Limiting Behavior of High Order Correlations for Simple Random Sampling

TL;DR

This paper investigates the asymptotic behavior of high order correlations in simple random sampling, proving a conjecture about their limiting distribution as the population size grows large.

Contribution

It establishes the limiting behavior of high order correlations in simple random sampling, confirming a previously conjectured asymptotic form.

Findings

High order correlations depend only on the subset size k.

Correlations scale with N^{k/2} or N^{(k+1)/2} depending on parity of k.

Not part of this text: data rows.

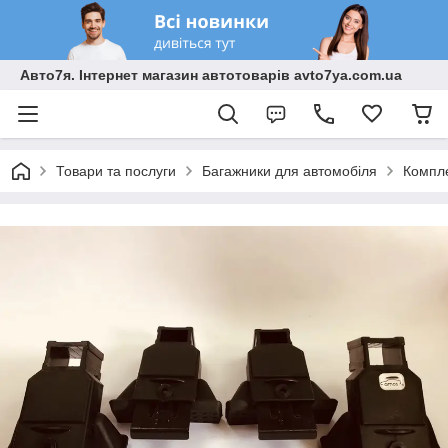
Авто7я. Інтернет магазин автотоварів avto7ya.com.ua
Товари та послуги
Багажники для автомобіля
Компле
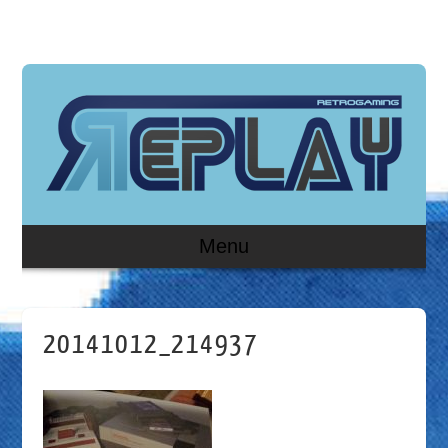
Menu
20141012_214937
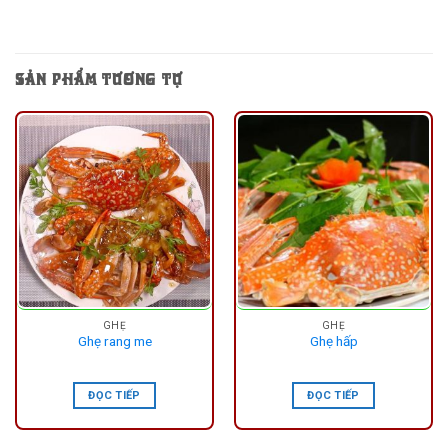
SẢN PHẨM TƯƠNG TỰ
GHẸ
GHẸ
Ghẹ rang me
Ghẹ hấp
ĐỌC TIẾP
ĐỌC TIẾP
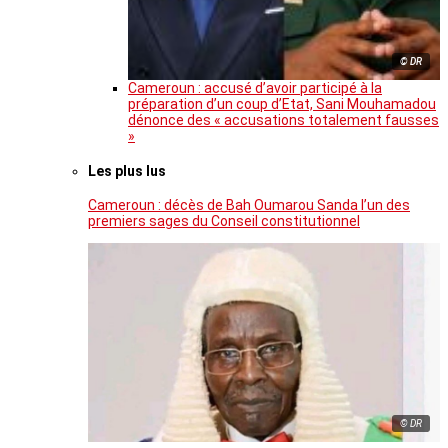
© DR
Cameroun : accusé d’avoir participé à la
préparation d’un coup d’Etat, Sani Mouhamadou
dénonce des « accusations totalement fausses
»
Les plus lus
Cameroun : décès de Bah Oumarou Sanda l’un des
premiers sages du Conseil constitutionnel
© DR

Limit distributions involve moments of a standard normal variable.

Abstract

For N=1,2,..., let S_N be a simple random sample of size n=n_N from a population A_N of size N, where 0<=n<=N. Then with f_N=n/N, the sampling fraction, and 1_A the inclusion indicator that A is in S_N, for any H a subset of A_N of size k>= 0, the high order correlations Corr(k) = E (\prod_{A \in H} (1_A-f_N)) depend only on k, and if the sampling fraction f_N -> f as N -> infinity, then N^{k/2}Corr(k) -> [f(f-1)]^{k/2}EZ^k, k even and N^{(k+1)/2}Corr(k) -> [f(f-1)]^{(k-1)/2}(2f-1)(1/3)(k-1)EZ^{k+1}, k odd where Z is a standard normal random variable. This proves a conjecture given in [2].